Leaving out all images, return the entries below exactly.

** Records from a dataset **
◆ ◆ ◆ ◆

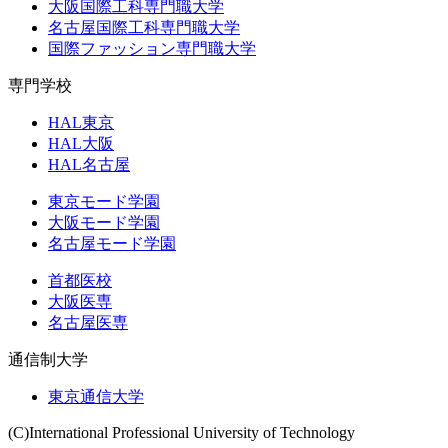
大阪国際工科専門職大学
名古屋国際工科専門職大学
国際ファッション専門職大学
専門学校
HAL東京
HAL大阪
HAL名古屋
東京モード学園
大阪モード学園
名古屋モード学園
首都医校
大阪医専
名古屋医専
通信制大学
東京通信大学
(C)International Professional University of Technology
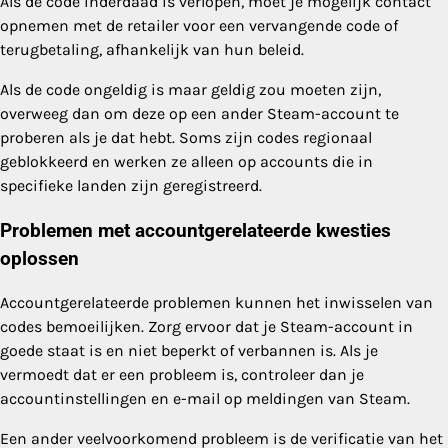
Als de code inderdaad is verlopen, moet je mogelijk contact
opnemen met de retailer voor een vervangende code of
terugbetaling, afhankelijk van hun beleid.
Als de code ongeldig is maar geldig zou moeten zijn,
overweeg dan om deze op een ander Steam-account te
proberen als je dat hebt. Soms zijn codes regionaal
geblokkeerd en werken ze alleen op accounts die in
specifieke landen zijn geregistreerd.
Problemen met accountgerelateerde kwesties
oplossen
Accountgerelateerde problemen kunnen het inwisselen van
codes bemoeilijken. Zorg ervoor dat je Steam-account in
goede staat is en niet beperkt of verbannen is. Als je
vermoedt dat er een probleem is, controleer dan je
accountinstellingen en e-mail op meldingen van Steam.
Een ander veelvoorkomend probleem is de verificatie van het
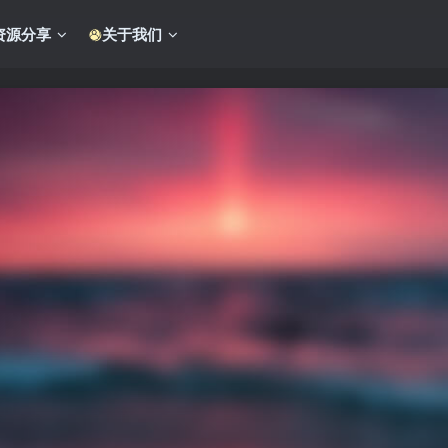
资源分享
关于我们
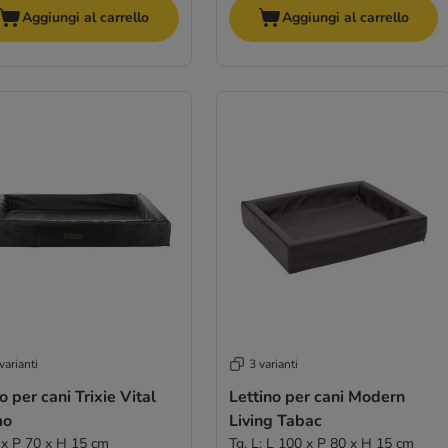
Aggiungi al carrello
Aggiungi al carrello
varianti
3 varianti
o per cani Trixie Vital
Lettino per cani Modern
mo
Living Tabac
 x P 70 x H 15 cm
Tg. L: L 100 x P 80 x H 15 cm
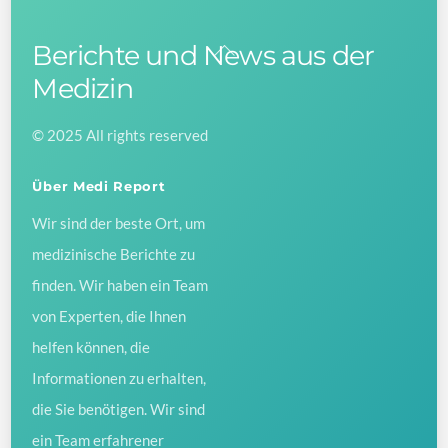
Berichte und News aus der
Back
To
Medizin
Top
© 2025 All rights reserved
Über Medi Report
Wir sind der beste Ort, um
medizinische Berichte zu
finden. Wir haben ein Team
von Experten, die Ihnen
helfen können, die
Informationen zu erhalten,
die Sie benötigen. Wir sind
ein Team erfahrener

◆ ◆ ◆ ◆

** Completed task **
大阪国際工科専門職大学
名古屋国際工科専門職大学
国際ファッション専門職大学
専門学校
HAL東京
HAL大阪
HAL名古屋
東京モード学園
大阪モード学園
名古屋モード学園
首都医校
大阪医専
名古屋医専
通信制大学
東京通信大学
(C)International Professional University of Technology
Als de code inderdaad is verlopen, moet je mogelijk contact
opnemen met de retailer voor een vervangende code of
terugbetaling, afhankelijk van hun beleid.
Als de code ongeldig is maar geldig zou moeten zijn,
overweeg dan om deze op een ander Steam-account te
proberen als je dat hebt. Soms zijn codes regionaal
geblokkeerd en werken ze alleen op accounts die in
specifieke landen zijn geregistreerd.
Problemen met accountgerelateerde kwesties
oplossen
Accountgerelateerde problemen kunnen het inwisselen van
codes bemoeilijken. Zorg ervoor dat je Steam-account in
goede staat is en niet beperkt of verbannen is. Als je
vermoedt dat er een probleem is, controleer dan je
accountinstellingen en e-mail op meldingen van Steam.
Een ander veelvoorkomend probleem is de verificatie van het
资源分享
关于我们
Aggiungi al carrello
Aggiungi al carrello
varianti
3 varianti
o per cani Trixie Vital
Lettino per cani Modern
mo
Living Tabac
 x P 70 x H 15 cm
Tg. L: L 100 x P 80 x H 15 cm
Berichte und News aus der
Back
To
Medizin
Top
© 2025 All rights reserved
Über Medi Report
Wir sind der beste Ort, um
medizinische Berichte zu
finden. Wir haben ein Team
von Experten, die Ihnen
helfen können, die
Informationen zu erhalten,
die Sie benötigen. Wir sind
ein Team erfahrener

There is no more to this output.